What is wrong with getting between 65-200 FPS? this is a perfectly acceptable frame rate range, anything above 30 FPS we can not visually see.  Most hardcore gamers settle for 60 FPS, the fact that you are unhappy with upto 280 FPS is ridiculous.




MDK22 said:


> But the killer is that 65 fps. I want to have 100fps in a fire fight which means this cpu is lacking the power to achieve that.



No it doesn't as games do not take advantage of CPU any cheap dual core is suffice for gaming, look at any benchmark the difference between a high end  and low end dual core CPU usually  translates into only a few FPS difference.  You'd get a bigger performance boost replacing the GPU. However the fact that you want 100 FPS sustained is a stupid request, movies play at about 25 FPS yet you wouldn't say this movie sucks because its not 100 FPS.  



MDK22 said:


> Since Counter Strike : Source is mainly a cpu intensive game and profits only from dual core cpu im going to go intel because at 3.2ghz I shouldn't be having the issues im having.



I doubt it, Counter Strike Source came out in a time when single cores were the norm.

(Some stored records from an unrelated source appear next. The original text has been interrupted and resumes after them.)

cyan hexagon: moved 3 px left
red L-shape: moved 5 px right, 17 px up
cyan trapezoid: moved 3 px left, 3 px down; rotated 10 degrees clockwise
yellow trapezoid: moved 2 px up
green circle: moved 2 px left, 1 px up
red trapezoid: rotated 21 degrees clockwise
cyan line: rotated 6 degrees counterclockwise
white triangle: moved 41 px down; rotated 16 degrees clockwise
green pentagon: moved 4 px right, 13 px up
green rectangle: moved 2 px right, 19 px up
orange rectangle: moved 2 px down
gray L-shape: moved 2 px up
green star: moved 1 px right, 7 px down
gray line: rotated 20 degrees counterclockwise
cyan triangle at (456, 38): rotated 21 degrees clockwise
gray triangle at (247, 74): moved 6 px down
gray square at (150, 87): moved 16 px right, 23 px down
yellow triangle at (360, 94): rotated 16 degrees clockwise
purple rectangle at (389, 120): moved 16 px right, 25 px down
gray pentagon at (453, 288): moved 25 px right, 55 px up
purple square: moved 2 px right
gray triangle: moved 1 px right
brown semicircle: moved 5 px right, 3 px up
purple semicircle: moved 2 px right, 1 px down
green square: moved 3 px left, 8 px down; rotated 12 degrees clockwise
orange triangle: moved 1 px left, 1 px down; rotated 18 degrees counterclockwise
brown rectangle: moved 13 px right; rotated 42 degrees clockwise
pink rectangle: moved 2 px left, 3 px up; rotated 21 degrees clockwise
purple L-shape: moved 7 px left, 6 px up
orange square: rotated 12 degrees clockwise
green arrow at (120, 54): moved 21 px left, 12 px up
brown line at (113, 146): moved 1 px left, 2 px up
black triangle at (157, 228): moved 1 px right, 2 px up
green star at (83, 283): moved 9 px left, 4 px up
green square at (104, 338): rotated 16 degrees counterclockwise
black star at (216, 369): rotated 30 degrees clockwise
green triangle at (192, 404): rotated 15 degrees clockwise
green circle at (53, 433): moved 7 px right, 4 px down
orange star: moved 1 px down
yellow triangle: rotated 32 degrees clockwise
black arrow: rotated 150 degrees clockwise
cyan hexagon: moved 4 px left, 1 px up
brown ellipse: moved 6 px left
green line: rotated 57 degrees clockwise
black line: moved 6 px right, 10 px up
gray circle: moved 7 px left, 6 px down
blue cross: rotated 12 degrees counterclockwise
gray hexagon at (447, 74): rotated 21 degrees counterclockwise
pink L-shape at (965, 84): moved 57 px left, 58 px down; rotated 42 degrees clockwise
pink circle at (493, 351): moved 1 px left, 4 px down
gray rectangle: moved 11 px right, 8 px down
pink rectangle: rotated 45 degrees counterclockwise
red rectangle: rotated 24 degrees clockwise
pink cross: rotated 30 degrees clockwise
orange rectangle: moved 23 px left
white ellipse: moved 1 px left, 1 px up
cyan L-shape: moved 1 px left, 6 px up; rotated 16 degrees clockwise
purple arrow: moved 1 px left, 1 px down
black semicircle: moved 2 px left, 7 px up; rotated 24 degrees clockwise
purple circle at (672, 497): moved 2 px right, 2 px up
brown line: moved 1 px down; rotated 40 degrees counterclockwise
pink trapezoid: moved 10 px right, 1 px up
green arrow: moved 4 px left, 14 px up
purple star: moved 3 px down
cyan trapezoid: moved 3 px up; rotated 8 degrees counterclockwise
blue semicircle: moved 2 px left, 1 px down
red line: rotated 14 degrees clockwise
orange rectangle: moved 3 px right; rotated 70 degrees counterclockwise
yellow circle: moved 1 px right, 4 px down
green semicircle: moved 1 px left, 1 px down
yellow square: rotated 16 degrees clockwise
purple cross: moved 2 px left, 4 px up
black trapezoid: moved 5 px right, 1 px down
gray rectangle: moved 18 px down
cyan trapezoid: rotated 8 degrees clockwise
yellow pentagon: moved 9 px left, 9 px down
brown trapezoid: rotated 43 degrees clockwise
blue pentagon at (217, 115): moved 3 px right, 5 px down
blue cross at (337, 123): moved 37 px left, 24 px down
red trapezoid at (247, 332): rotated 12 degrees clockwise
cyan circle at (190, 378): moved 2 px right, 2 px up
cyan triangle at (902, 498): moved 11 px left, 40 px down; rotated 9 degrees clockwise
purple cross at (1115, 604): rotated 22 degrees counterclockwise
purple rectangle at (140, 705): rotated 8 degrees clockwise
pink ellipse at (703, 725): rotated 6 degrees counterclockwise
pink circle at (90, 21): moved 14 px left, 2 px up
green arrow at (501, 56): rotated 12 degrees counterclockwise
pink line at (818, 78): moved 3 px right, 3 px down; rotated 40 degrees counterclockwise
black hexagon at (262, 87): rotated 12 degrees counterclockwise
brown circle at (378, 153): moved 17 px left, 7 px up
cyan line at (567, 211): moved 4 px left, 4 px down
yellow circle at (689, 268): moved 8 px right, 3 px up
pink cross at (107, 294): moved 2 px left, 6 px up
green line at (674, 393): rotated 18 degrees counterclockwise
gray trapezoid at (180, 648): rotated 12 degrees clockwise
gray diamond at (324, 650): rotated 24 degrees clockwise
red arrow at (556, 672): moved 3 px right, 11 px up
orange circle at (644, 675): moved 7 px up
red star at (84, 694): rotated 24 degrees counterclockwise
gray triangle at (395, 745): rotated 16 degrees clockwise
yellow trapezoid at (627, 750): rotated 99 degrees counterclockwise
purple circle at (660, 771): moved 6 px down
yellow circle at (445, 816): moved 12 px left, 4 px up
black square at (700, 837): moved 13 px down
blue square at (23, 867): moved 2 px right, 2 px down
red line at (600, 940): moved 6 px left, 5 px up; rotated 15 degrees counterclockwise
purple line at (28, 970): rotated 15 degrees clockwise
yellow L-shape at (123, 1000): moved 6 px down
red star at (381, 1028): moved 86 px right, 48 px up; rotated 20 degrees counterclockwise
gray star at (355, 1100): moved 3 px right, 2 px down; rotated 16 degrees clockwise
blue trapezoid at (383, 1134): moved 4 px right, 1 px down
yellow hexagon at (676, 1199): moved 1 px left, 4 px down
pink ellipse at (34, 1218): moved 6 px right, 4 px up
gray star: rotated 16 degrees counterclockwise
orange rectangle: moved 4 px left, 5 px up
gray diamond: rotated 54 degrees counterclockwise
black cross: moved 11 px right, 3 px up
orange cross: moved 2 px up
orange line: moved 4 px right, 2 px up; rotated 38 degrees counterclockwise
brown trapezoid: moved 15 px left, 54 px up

If you truly believe 3.2 GHz is needed, why don't you keep your existing motherboard and buy a Athlon 6400+ BE which runs at 3.2 GHz (hence saving on motherboard costs)



MDK22 said:


> I run a stripped down version of xp that i personally configure that gives me an extra 30-40fps. Still i am at 65 fps in a fire fight. I have friends that run the same rig except mobo and proc that get a sustained 100fps all the time with the same specs.



You are stupidly obsessed with frame rate to the point that you cant see logic, 65 FPS is high! 



MDK22 said:


> water cooling to cool it and a cpu that can handle a very good oc to possibly 4 - 6ghz This way i can get the max overclock on air and also get the best results out of the components .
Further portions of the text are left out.